Hospice doctors generally do not actively target root causes of disease in treating patients—we treat symptoms. The patients’ drugs are usually max-ed out anyway and further intervention in the underlying cause of patients’ problems is futile. We usually maintain appropriate medications the patient was taking when admitted to hospice, and tinker with them minimally.
But sometimes an intervention in the patient’s drug regime is so obvious, and easy, that we do intervene. For example, a cardiac patient may be running a blood pressure that is too high for the optimal treatment of heart failure. A simple increase in the dose of an antihypertensive medication may lower the pressure, improve cardiac function, and make the patient more comfortable. Or adding a low dose steroid to a patient with severe emphysema can do wonders for the comfort of a patient.
Another area ripe for active intervention springs from complicated, extensive drug regimens. For me It was almost impossible to resist trying to rationalize startlingly burdensome amounts of prescriptions. Patients routinely came under our care with 20 medications, some of which were actually harmful. This partially reflects the pharmaceutical industry’s other worldly marketing. Patients and families often resist stopping a cholesterol lowering drug, for instance, even though the patient is malnourished and weighs less than 90 pounds. The drug companies have persuaded them that they need to take these medications right to the end of life. Convincing families and patients of the dangers, and futility, of these drugs can be very difficult, however, as the marketing leaves an imprint that can be impervious to reason.

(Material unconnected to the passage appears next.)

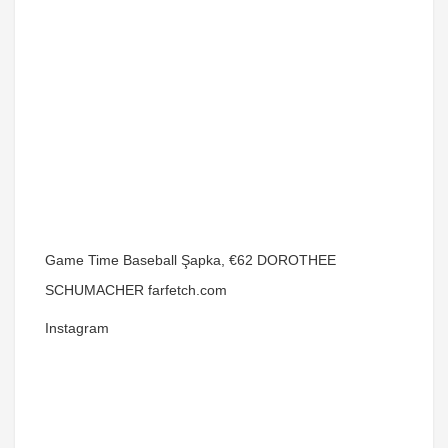
Game Time Baseball Şapka, €62 DOROTHEE
SCHUMACHER farfetch.com
Instagram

Paring down the medication burden is most rewarding when patients are on a plethora of psychoactive medications. It was not unusual, for instance, to encounter patients new to hospice on multiple drugs that can impair consciousness. The genesis of such insupportable regimens springs from the various sites of care that a patient has encountered before coming to hospice: nursing homes, assisted living facilities, emergency rooms, urgent care centers, and hospitals. Each setting finds a doctor responding to symptoms such as agitation, anxiety, psychosis, and depression by layering on more medications without the careful review of all medications that a good primary care doctor does.
Jean Paul was an 83 year old male with mild to moderate dementia, but, except for some extreme episodes of agitation, which sometimes threatened violence, his wife was able to care for him at home. A conscientious caretaker, she administered all of his medications as directed. These had accumulated from episodes of care in multiple settings and, for each of these encounters, new psychoactive drugs, most of them with sedating side effects, were often prescribed without apparent attention to the patient’s entire drug regimen.

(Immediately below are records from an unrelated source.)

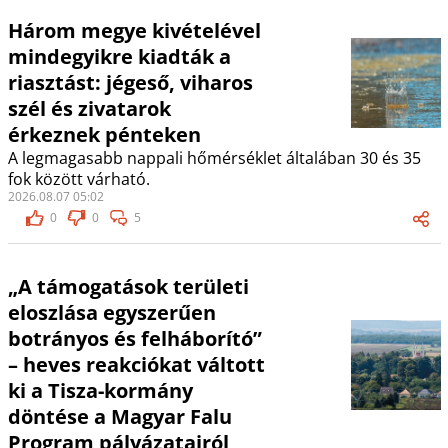
Három megye kivételével
mindegyikre kiadták a
riasztást: jégeső, viharos
szél és zivatarok
érkeznek pénteken
A legmagasabb nappali hőmérséklet általában 30 és 35
fok között várható.
2026.08.07 05:02
0
0
5
„A támogatások területi
eloszlása egyszerűen
botrányos és felháborító”
– heves reakciókat váltott
ki a Tisza-kormány
döntése a Magyar Falu
Program pályázatairól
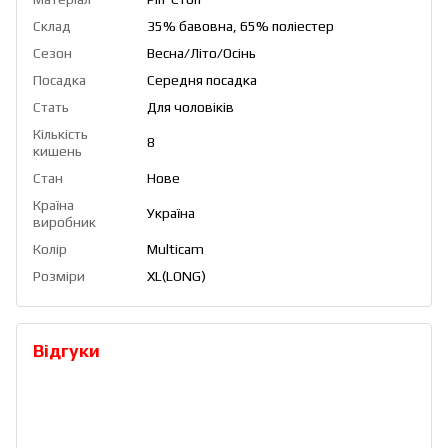
Склад
35% бавовна, 65% поліестер
Сезон
Весна/Літо/Осінь
Посадка
Середня посадка
Стать
Для чоловіків
Кількість
8
кишень
Стан
Нове
Країна
Україна
виробник
Колір
Multicam
Розміри
XL(LONG)
Відгуки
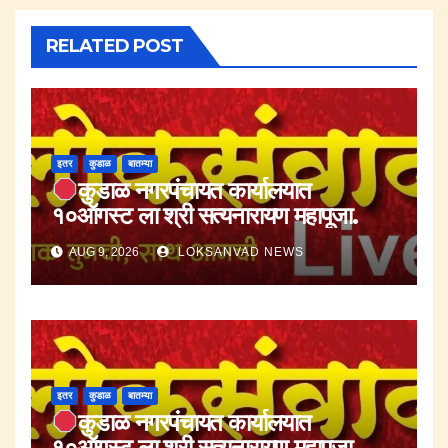
RELATED POST
इतर
कुडाळ
बातम्या
कुडाळ नगरपंचायत कार्यालयात
१०ऑगस्ट ला श्री सत्यनारायण महापूजा.
AUG 9, 2026
LOKSANVAD NEWS
इतर
कुडाळ
बातम्या
कुडाळ नगरपंचायत कार्यालयात
१०ऑगस्ट ला श्री सत्यनारायण महापूजा.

Over the course of a few months, Jean Paul’s wife began to notice a decline in his alertness, and this soon progressed to stuporousness. It seemed his dementia was precipitously worsening and that it was time for hospice.
In her initial evaluation, his hospice nurse found that Jean Paul was on two antipsychotics, two anti-anxiety pills and two sleeping pills–conscientiously administered by his wife as scheduled. We slowly tapered all of these drugs, and the patient’s alertness improved weekly. Finally, after three months, the patient reverted to his level of mental acuity from about four months prior. Caring for him was still a challenge, but he was no longer appropriate for hospice care. The hospice team helped to line up agencies to assist his wife with his care, and we discharged him with the promise that he could always be readmitted to hospice care if clinical deterioration warranted it.